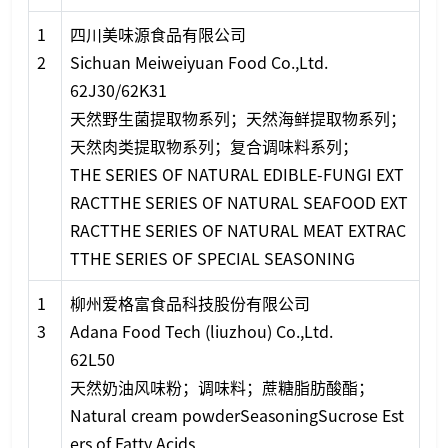
1
四川美味源食品有限公司
2
Sichuan Meiweiyuan Food Co.,Ltd.
62J30/62K31
天然野生菌提取物系列；天然海鲜提取物系列；
天然肉类提取物系列；复合调味料系列；
THE SERIES OF NATURAL EDIBLE-FUNGI EXT
RACTTHE SERIES OF NATURAL SEAFOOD EXT
RACTTHE SERIES OF NATURAL MEAT EXTRAC
TTHE SERIES OF SPECIAL SEASONING
1
柳州爱格富食品科技股份有限公司
3
Adana Food Tech (liuzhou) Co.,Ltd.
62L50
天然奶油风味粉；调味料；蔗糖脂肪酸酯；
Natural cream powderSeaso
ningSucrose Est
ers of Fatty Acids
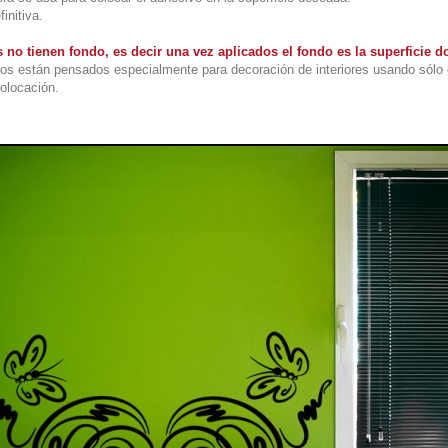
initiva.
 no tienen fondo, es decir una vez aplicados el fondo es la superficie
os están pensados especialmente para decoración de interiores usando sólo 
colocación.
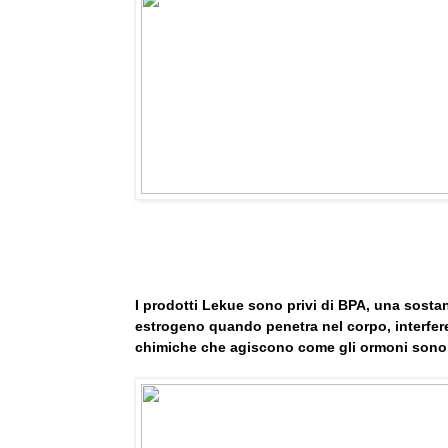
I prodotti Lekue sono privi di BPA, una sos
estrogeno quando penetra nel corpo, interfere
chimiche che agiscono come gli ormoni sono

--*--

▸ About this task:
The listing above is to be retyped exactly, with all pictures left out.

▸ Task solution:
1
四川美味源食品有限公司
2
Sichuan Meiweiyuan Food Co.,Ltd.
62J30/62K31
天然野生菌提取物系列；天然海鲜提取物系列；
天然肉类提取物系列；复合调味料系列；
THE SERIES OF NATURAL EDIBLE-FUNGI EXT
RACTTHE SERIES OF NATURAL SEAFOOD EXT
RACTTHE SERIES OF NATURAL MEAT EXTRAC
TTHE SERIES OF SPECIAL SEASONING
1
柳州爱格富食品科技股份有限公司
3
Adana Food Tech (liuzhou) Co.,Ltd.
62L50
天然奶油风味粉；调味料；蔗糖脂肪酸酯；
Natural cream powderSeaso
ningSucrose Est
ers of Fatty Acids
initiva.
 no tienen fondo, es decir una vez aplicados el fondo es la superficie
os están pensados especialmente para decoración de interiores usando sólo 
colocación.
I prodotti Lekue sono privi di BPA, una sos
estrogeno quando penetra nel corpo, interfere
chimiche che agiscono come gli ormoni sono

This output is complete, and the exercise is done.